▸ **ASSIGNED TASK**
Return every line from the listing where the word "Calvagese" occurs.

Start of Block

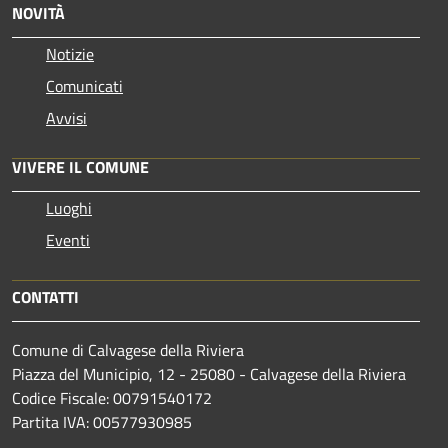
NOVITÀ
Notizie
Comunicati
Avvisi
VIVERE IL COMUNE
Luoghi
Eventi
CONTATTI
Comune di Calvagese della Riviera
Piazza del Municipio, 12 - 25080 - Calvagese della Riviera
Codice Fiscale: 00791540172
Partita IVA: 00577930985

End of Block
Start of Block

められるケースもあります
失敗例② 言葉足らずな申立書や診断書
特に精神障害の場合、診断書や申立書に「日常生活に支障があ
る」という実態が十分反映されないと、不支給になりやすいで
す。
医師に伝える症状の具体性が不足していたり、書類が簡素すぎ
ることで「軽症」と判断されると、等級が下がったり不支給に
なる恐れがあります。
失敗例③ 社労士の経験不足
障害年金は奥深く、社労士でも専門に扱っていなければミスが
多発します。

End of Block

▸ **ANSWER TO THIS EXERCISE**
Comune di Calvagese della Riviera
Piazza del Municipio, 12 - 25080 - Calvagese della Riviera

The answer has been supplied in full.